背筋の凍るような音を立てて、長剣が歪んだ。
しかし、さすがは龍骨。
影の攻撃に耐えきった。
もしアルトがハンナに長剣を作らなければ、あるいは長剣に龍骨を使わなければ、今頃ハンナの命は無かったに違いない。
(――ああ、神よ)
マギカは感謝する。
ハンナの殺害に失敗した影が、すぐさま手刀を切り返す。
だが、遅い。
相手は既にマギカの間合いの中だ。
様子見など一切考えない。
初めから、全力だ。
マギカは拳に力を込める。
「≪瞬け星よ夢幻の拳(ステラ・マグナム)≫」
発動した9連の拳が、一度に影にぶち当たる。
消し去るつもりで拳を放ったが、やや形が残ってしまった。
残った影の残骸が、屋敷の壁をぶち破り、轟音を立てて地面に激突した。
「マギカ……さん?」
ハンナが、涙を流しながらマギカを見上げた。
足下にはハンナの両親か。手刀で心臓を貫かれた女性と、首を消し去られた男性が倒れていた。

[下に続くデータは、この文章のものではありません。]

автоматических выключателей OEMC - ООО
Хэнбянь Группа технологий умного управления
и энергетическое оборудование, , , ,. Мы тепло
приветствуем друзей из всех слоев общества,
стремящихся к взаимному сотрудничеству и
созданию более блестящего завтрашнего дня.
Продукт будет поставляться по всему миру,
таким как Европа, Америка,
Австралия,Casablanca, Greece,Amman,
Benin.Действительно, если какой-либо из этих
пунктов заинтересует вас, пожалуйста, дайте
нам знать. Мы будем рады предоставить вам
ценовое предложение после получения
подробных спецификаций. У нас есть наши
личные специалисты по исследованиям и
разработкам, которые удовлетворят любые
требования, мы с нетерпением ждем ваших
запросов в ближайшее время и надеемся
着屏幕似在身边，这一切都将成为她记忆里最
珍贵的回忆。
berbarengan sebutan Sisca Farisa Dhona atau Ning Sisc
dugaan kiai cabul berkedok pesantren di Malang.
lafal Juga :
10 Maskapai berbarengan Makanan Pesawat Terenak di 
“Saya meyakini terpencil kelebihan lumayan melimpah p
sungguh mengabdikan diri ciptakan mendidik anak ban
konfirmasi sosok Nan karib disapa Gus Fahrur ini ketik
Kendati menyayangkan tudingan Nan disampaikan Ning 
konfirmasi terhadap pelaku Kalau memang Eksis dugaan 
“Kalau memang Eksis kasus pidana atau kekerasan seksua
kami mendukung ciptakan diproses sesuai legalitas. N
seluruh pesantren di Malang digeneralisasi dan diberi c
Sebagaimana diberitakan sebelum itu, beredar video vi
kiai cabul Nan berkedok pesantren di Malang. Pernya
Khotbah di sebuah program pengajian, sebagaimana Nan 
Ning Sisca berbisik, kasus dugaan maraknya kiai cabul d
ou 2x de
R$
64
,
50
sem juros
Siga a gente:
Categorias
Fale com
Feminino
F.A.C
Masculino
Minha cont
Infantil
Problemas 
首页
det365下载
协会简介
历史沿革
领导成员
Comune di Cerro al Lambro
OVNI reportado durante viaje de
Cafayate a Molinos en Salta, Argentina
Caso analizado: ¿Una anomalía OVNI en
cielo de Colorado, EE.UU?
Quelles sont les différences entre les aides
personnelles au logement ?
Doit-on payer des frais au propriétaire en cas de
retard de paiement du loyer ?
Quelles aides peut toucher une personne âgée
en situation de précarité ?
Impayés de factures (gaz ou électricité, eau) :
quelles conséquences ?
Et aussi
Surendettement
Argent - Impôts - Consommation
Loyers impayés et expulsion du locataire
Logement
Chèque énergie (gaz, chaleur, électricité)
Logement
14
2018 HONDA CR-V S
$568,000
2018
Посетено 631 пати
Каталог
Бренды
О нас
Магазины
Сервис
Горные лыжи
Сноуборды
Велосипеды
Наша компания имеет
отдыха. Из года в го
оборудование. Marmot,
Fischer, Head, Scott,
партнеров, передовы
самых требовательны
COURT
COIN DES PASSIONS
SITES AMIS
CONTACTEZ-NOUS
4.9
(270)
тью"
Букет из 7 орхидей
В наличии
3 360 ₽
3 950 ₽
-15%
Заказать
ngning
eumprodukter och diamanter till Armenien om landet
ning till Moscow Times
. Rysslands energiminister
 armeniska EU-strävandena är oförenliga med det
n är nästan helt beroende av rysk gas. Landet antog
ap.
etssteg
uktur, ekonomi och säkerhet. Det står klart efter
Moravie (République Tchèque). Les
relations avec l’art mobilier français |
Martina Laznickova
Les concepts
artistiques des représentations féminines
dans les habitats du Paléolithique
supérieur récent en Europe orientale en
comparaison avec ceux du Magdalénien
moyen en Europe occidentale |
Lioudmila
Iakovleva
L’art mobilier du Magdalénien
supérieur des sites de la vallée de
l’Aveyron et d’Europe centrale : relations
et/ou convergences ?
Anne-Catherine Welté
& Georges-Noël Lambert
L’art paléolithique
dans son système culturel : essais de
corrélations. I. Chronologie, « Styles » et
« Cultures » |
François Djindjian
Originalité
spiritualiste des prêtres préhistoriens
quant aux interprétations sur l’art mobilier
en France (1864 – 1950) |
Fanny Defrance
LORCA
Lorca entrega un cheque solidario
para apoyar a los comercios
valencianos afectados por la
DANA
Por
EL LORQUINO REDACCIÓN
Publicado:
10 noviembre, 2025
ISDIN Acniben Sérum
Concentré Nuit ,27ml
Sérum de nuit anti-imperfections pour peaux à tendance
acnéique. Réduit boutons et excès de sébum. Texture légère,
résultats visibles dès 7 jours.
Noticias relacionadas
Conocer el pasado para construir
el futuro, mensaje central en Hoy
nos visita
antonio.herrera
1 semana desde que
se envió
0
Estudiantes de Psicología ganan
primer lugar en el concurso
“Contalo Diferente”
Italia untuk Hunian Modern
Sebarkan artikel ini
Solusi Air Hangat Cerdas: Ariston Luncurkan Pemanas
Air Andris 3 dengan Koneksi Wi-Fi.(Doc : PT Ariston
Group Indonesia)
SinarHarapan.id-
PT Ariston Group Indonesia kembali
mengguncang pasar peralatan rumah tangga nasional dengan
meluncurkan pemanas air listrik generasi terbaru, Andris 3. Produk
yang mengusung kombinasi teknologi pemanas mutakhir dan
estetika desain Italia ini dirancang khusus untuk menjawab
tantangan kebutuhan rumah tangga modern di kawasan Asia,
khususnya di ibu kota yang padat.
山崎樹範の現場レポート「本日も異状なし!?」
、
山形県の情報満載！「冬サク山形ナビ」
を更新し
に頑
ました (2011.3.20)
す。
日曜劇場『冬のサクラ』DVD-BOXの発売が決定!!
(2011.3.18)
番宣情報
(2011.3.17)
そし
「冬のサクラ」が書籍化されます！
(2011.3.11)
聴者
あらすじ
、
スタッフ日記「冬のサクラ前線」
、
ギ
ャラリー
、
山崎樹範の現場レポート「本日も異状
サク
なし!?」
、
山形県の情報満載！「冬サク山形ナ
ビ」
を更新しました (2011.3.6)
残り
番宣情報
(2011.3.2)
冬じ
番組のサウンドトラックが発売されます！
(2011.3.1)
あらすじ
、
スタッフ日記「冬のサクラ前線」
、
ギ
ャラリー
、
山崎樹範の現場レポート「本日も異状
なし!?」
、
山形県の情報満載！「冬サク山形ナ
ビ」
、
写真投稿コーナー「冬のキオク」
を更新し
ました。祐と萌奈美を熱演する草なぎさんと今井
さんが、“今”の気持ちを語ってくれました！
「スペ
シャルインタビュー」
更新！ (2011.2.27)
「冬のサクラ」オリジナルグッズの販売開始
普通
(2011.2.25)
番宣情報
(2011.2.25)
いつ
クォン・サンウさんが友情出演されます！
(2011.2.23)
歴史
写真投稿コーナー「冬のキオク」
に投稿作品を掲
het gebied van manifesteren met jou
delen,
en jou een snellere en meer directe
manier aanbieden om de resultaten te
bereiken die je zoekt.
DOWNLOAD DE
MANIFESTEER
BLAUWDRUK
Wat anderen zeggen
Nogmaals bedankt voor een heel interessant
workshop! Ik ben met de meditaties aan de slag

もう少しだけここに早く駆けつけていたら、マギカはこの2人も助けられただろう。
「……ごめん。遅くなった」
マギカはハンナを、力いっぱい抱きしめた。
「助けられなくて、ごめん」
「ううん……」
空から光が降りるまで、マギカはハンナを抱きしめ続けた。
そうして光が地上に達する頃、ハンナを背にしたマギカはそれと対峙した。
フォルテミスが放つ最強の厄災に――。